10.2 Upon termination, we will provide you with an export of your data and permanently delete remaining copies within 90 days, except as required by law.

10.3 Effect of Termination / Cancellation

Within ten (10) business days of termination, expiration, or suspension of the subscription:

a. Customer must remove all references to CUI Vault from any ongoing or future SSP, POA&M, SPRS submission, or annual affirmation, unless those submissions clearly state that the environment is no longer in use and the relevant inherited controls no longer apply.

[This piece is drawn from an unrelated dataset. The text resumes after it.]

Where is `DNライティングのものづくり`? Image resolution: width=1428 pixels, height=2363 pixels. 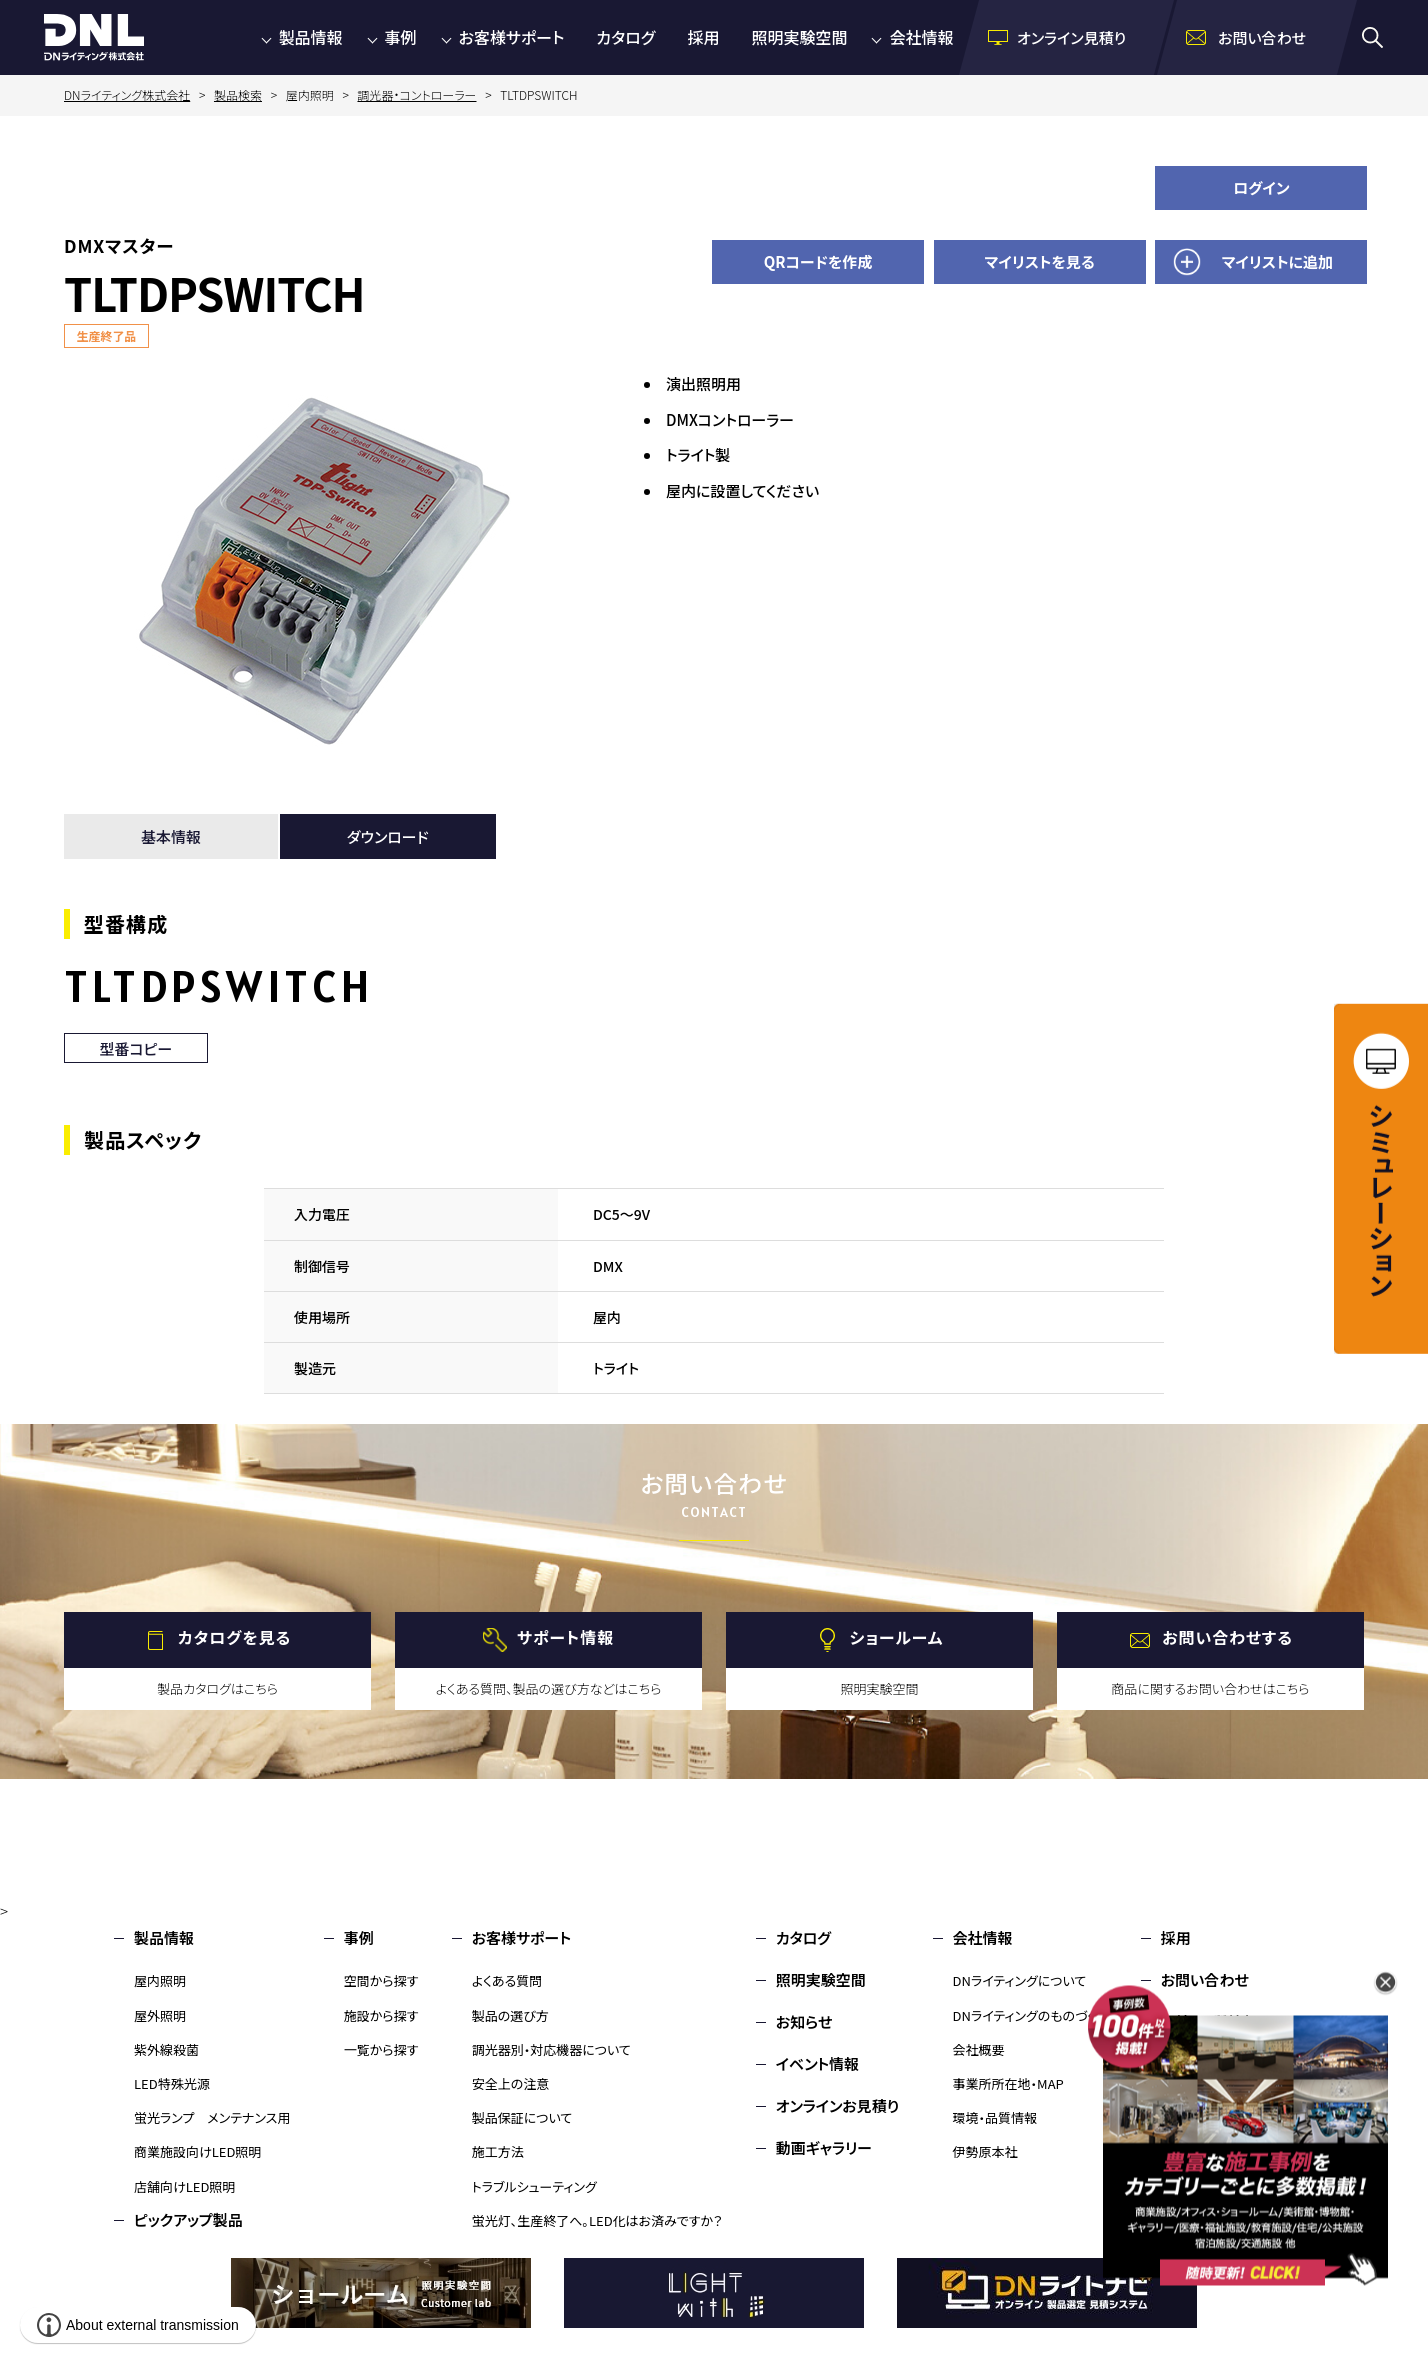 DNライティングのものづくり is located at coordinates (1030, 2015). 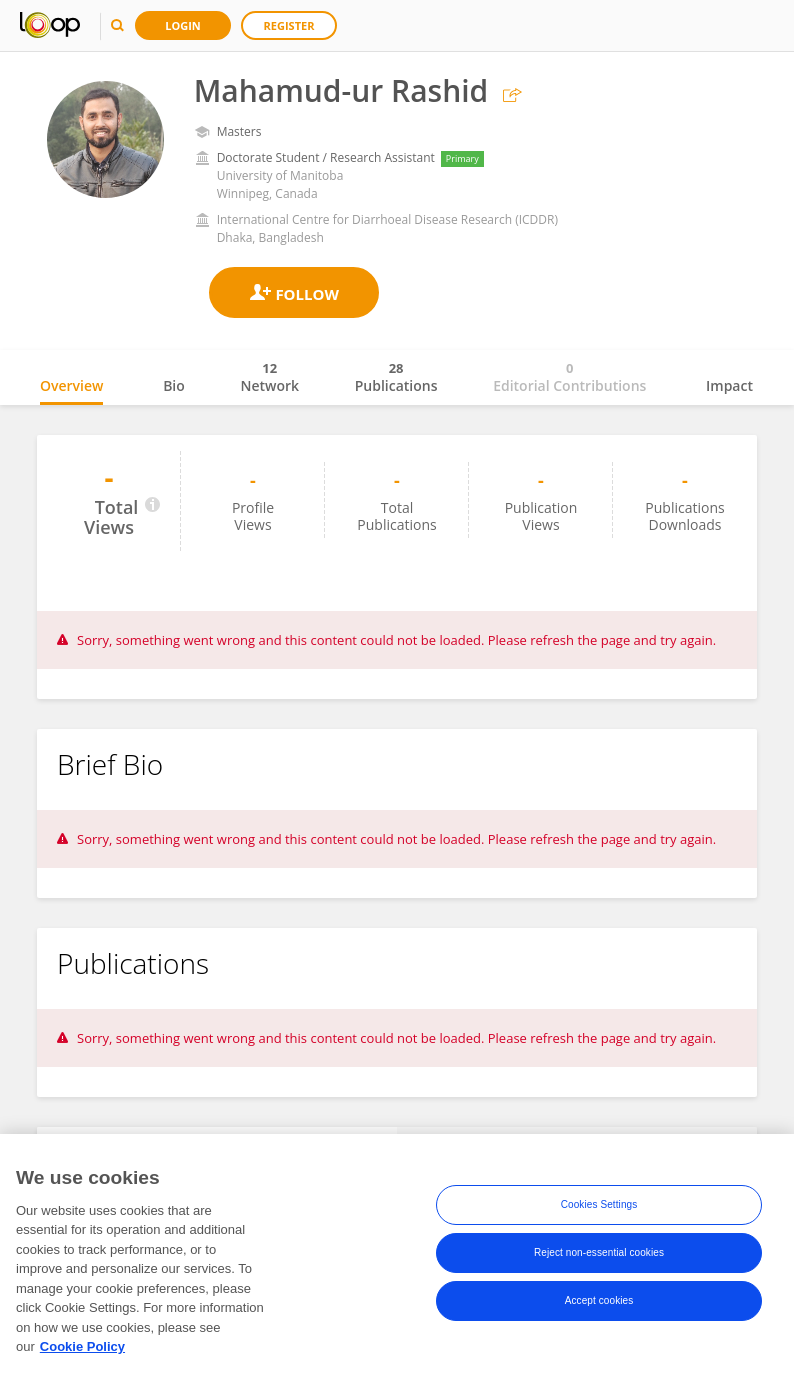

b. Customer must, if its SPRS score or SSP/POA&M relied on CUI Vault artifacts, update or re-affirm its submissions to accurately reflect the current environment.

c. Customer shall no longer claim or imply that it inherits any controls from CUI Vault.

d. Upon our request, Customer shall provide written confirmation that the above actions have been completed.

10.4 Survival Sections 2.4, 3 (Customer Responsibilities), 5 (Prohibited Data & Activities), 6.3 (Misrepresentation), 7 (Audit & Cooperation), 8 (Liability & Indemnification), 9 (Changes in Law), 10.3 (Effect of Termination), and 11 (Governing Law, etc.) shall survive any termination or expiration of this Agreement.

11 - Governing Law, Venue, Order of Precedence

These Terms and Conditions will be governed by and construed in accordance with the laws of the State of California, excluding its body of law controlling conflict of laws. Any legal action or proceeding arising under this Agreement will be brought exclusively in the federal or state courts located in Santa Clara County, California and the parties irrevocably consent to the personal jurisdiction and venue therein.